Following German reunification the Bezirksstraßen of the GDR (also called Category 1 Landstraßen) were generally classified as Landesstraßen without consideration for their condition. This leads to a wide range of road types falling within this category. On the one hand, there are inter-city roads which have been modernised to a good quality standard. On the other hand, due to the austere design of the country road network in the GDR (e. g. occasionally one of two parallel roads or, where they were of low traffic importance, the links between them were simply allowed to fall into disrepair) there are today in the new states of Germany several unpaved roads and dirt tracks that are formally Landesstraßen (e. g. the L 208 between Burkersroda and Balgstädt in Saxony-Anhalt or the L 1062 between Wittersroda and Lengefeld in Thuringia). The upgrade of these roads is unlikely in view of the lack of funding and their low importance; in most cases attempts are being made to have their status downgraded.

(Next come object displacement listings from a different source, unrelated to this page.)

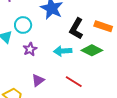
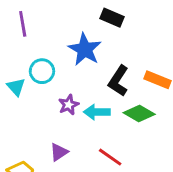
purple star: (30, 49) -> (69, 105), moved

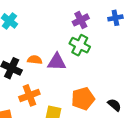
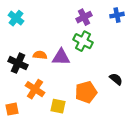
orange cross: (29, 95) -> (35, 89), turned -36
black semicircle: (114, 105) -> (116, 79), moved

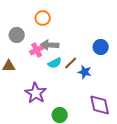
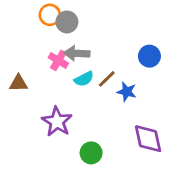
orange circle: (43, 18) -> (50, 15), moved
gray circle: (17, 35) -> (67, 22), moved
pink cross: (37, 50) -> (58, 60), turned -32

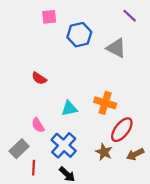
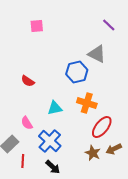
blue hexagon: (79, 35) -> (77, 72), moved
brown star: (104, 152) -> (93, 153), moved

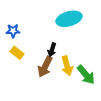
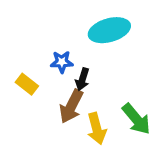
blue star: (13, 31) -> (62, 62), moved
yellow arrow: (67, 66) -> (97, 129), moved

== Situation in Austria ==

Traffic sign for Landesstraße B

Traffic sign for Landesstraße L

In Austria today all important roads, apart from autobahns and Schnellstraßen (limited-access roads) managed by the publicly owned ASFiNAG corporation, are called Landesstraßen. Since 2002, even the former Bundesstraßen national highways are Landesstraßen, because they were placed under the responsibility of the federal states.

Before 2002 there were two types of Bundesstraße:
- A white number on a blue square sign identified the more common type that are at the same time priority roads (Vorrangstraße). Their vehicle users had the right of way already by the blue sign.
- A black number (typically greater than 100) on a yellow circular sign marks state roads that are not per se priority roads.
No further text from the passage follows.